Szymon Z. został zatrzymany przez organy ścigania i przewieziony do ośrodka wytrzeźwień po kłótni z żoną, będąc pod wpływem alkoholu. Dalsze wydarzenia dotyczące złotego medalisty olimpijskiego z Sydney będą zależeć od tego, czy jego żona złoży zawiadomienie o popełnieniu przestępstwa.

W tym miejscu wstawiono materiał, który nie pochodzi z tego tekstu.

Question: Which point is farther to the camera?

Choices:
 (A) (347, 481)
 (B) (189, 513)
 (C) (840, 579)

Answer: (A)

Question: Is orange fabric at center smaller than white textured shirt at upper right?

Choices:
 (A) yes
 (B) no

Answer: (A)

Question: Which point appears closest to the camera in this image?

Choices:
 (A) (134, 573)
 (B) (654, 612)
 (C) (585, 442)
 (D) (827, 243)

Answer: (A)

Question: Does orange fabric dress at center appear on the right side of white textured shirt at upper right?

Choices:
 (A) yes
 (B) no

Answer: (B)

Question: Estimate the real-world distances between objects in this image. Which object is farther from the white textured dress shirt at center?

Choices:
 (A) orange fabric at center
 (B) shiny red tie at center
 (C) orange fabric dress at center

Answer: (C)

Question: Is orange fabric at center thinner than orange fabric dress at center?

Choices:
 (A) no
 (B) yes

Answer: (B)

Władze zareagowały na wezwanie do rezydencji byłego mistrza olimpijskiego i byłego posła Platformy Obywatelskiej Szymona Z. – nieoficjalnie poinformowało RMF FM. Do zdarzenia doszło podobno w wyniku konfliktu domowego. Przegląd Sportowy Onet podaje, że zdarzenie miało miejsce wieczorem w poniedziałek, 7 kwietnia.

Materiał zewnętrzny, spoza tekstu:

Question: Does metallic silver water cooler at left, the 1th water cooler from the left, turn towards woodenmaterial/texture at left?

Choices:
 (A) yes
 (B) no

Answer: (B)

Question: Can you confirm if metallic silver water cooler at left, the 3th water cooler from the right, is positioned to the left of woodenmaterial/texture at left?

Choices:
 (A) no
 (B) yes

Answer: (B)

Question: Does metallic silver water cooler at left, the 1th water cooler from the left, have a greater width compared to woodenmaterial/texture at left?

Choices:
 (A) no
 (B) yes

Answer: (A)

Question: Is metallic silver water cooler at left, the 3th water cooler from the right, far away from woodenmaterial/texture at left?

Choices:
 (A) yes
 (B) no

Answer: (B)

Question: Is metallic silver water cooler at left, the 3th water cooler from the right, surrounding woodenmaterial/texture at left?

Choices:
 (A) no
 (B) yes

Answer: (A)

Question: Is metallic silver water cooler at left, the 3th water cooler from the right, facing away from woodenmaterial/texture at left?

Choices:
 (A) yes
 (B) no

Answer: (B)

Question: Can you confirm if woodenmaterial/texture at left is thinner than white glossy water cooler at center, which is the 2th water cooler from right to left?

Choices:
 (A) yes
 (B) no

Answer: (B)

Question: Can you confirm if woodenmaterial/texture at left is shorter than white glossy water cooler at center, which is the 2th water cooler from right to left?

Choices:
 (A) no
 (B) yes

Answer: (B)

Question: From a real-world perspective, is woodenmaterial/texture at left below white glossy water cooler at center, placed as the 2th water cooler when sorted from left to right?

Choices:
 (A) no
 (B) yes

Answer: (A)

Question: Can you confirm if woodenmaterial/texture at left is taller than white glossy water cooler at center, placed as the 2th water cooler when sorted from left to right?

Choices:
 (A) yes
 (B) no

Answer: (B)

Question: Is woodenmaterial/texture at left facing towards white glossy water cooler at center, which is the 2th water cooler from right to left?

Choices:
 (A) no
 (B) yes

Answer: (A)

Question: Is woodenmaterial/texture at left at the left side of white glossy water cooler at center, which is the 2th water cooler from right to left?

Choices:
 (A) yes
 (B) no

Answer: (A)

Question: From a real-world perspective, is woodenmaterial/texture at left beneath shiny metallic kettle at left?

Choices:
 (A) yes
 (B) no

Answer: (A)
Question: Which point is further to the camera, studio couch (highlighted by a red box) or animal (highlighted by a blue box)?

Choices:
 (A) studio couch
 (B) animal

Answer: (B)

Niepokojące wieści o złotym medaliście olimpijskim z Sydney. „Jego stan nie był odpowiedni”
Podobno mężczyzna był pod wpływem alkoholu, a między parą wybuchła kłótnia, co skłoniło żonę byłego polityka do skontaktowania się z policją. Według władz stan psychiczny i fizyczny byłego mistrza olimpijskiego nie pozwolił mu pozostać w domu.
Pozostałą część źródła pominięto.